鍵はポケモンとトレーナーを結ぶ想いや記憶。故に「キーストーン」という。鍵を壊せば、扉は開かない。
「手放してしまいたいと思うことはないか? 切り離してしまえば、いっそ楽になると」
ヒイラギは答えない。
マルバの問答に付き合えば、自分の心まで弱みに漬けられてしまう気がしたから。
「メガシンカでは、ポケモンの可能性を引き出すどころか、殺している。痛みを介さなければならない力など、力としては不完全に他ならない」
マルバから言わせれば「不完全」な力を行使する関係性を、彼はそのように総括した。
解除されたルカリオとメガシンカしたままのカメックスを戦わせるも、ヒイラギの方が追い込まれていくことに、彼は尋常ではない危惧を覚えた。
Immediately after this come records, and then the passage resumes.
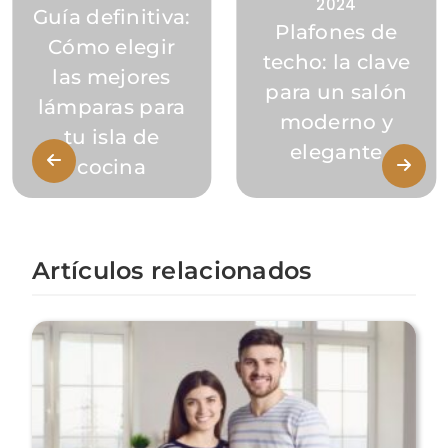
2024
Guía definitiva:
Plafones de
Cómo elegir
techo: la clave
las mejores
para un salón
lámparas para
moderno y
tu isla de
elegante
cocina
Artículos relacionados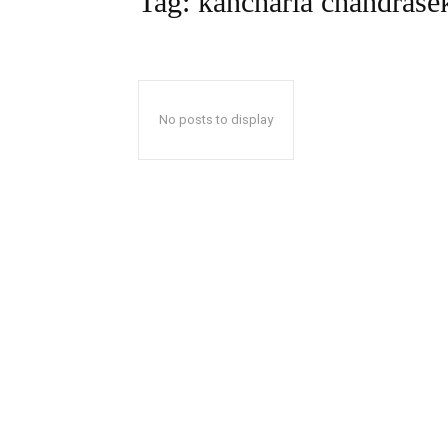
Tag:
kancharla chandrasek
No posts to display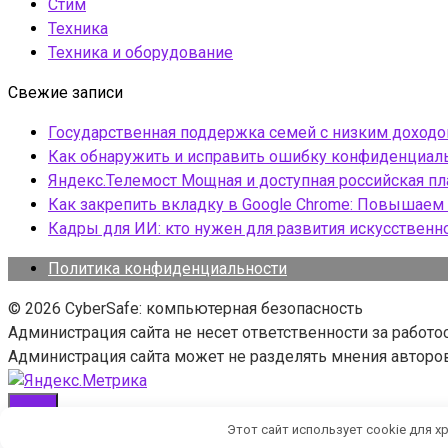
Стим
Техника
Техника и оборудование
Свежие записи
Государственная поддержка семей с низким доход
Как обнаружить и исправить ошибку конфиденциаль
Яндекс.Телемост Мощная и доступная российская 
Как закрепить вкладку в Google Chrome: Повышаем 
Кадры для ИИ: кто нужен для развития искусственн
Политика конфиденциальности
© 2026 CyberSafe: компьютерная безопасность
Администрация сайта не несет ответственности за работ
Администрация сайта может не разделять мнения авторов 
Этот сайт использует cookie для х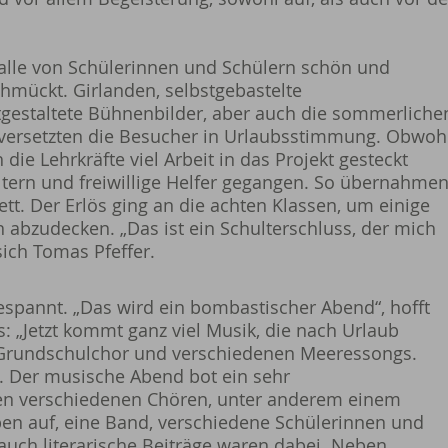
alle von Schülerinnen und Schülern schön und
mückt. Girlanden, selbstgebastelte
stgestaltete Bühnenbilder, aber auch die sommerliche
versetzten die Besucher in Urlaubsstimmung. Obwoh
ie Lehrkräfte viel Arbeit in das Projekt gesteckt
ltern und freiwillige Helfer gegangen. So übernahme
ett. Der Erlös ging an die achten Klassen, um einige
abzudecken. „Das ist ein Schulterschluss, der mich
 sich Tomas Pfeffer.
espannt. „Das wird ein bombastischer Abend“, hofft
ss: „Jetzt kommt ganz viel Musik, die nach Urlaub
m Grundschulchor und verschiedenen Meeressongs.
g. Der musische Abend bot ein sehr
n verschiedenen Chören, unter anderem einem
en auf, eine Band, verschiedene Schülerinnen und
uch literarische Beiträge waren dabei. Neben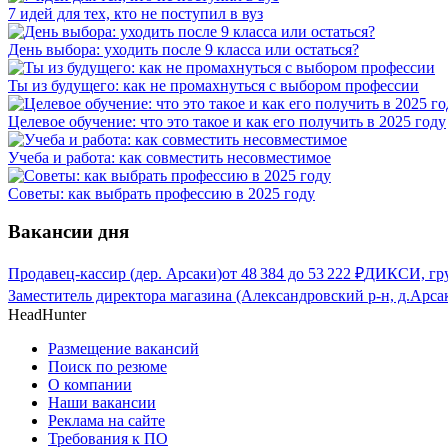
7 идей для тех, кто не поступил в вуз
День выбора: уходить после 9 класса или остаться?
Ты из будущего: как не промахнуться с выбором профессии
Целевое обучение: что это такое и как его получить в 2025 году
Учеба и работа: как совместить несовместимое
Советы: как выбрать профессию в 2025 году
Вакансии дня
Продавец-кассир (дер. Арсаки)
от
48 384
до
53 222
₽
ДИКСИ, гру
Заместитель директора магазина (Александровский р-н, д.Арса
HeadHunter
Размещение вакансий
Поиск по резюме
О компании
Наши вакансии
Реклама на сайте
Требования к ПО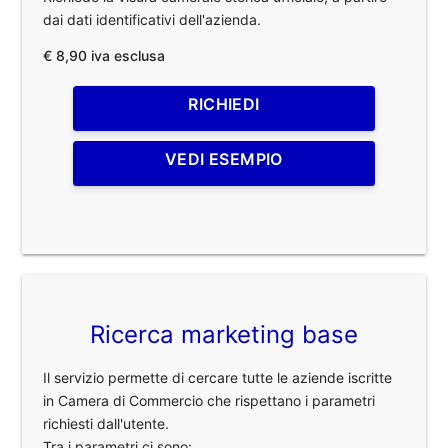
dai dati identificativi dell'azienda.
€ 8,90 iva esclusa
RICHIEDI
VEDI ESEMPIO
Ricerca marketing base
Il servizio permette di cercare tutte le aziende iscritte
in Camera di Commercio che rispettano i parametri
richiesti dall'utente.
Tra i parametri ci sono:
指示は精細を欠き、砲撃を何度か外した。対するルカリオは体の負担が減ったせいか、動きが身軽になっている。
掴み合いを制したルカリオは、そのまま神速をかけ、甲羅形態のカメックスを岩盤にめり込ませ、光跡の威力にものを言わせながら、良いように引きずっている。
ヒイラギは、きりきりと腕を削られるような痛みに顔をしかめる。
「何故だ……」
自分たちは絆の力を振るうに足る資格を手に入れた。にもかかわらず、絆の力を捨てた者たちの執念にここまで追い詰められている。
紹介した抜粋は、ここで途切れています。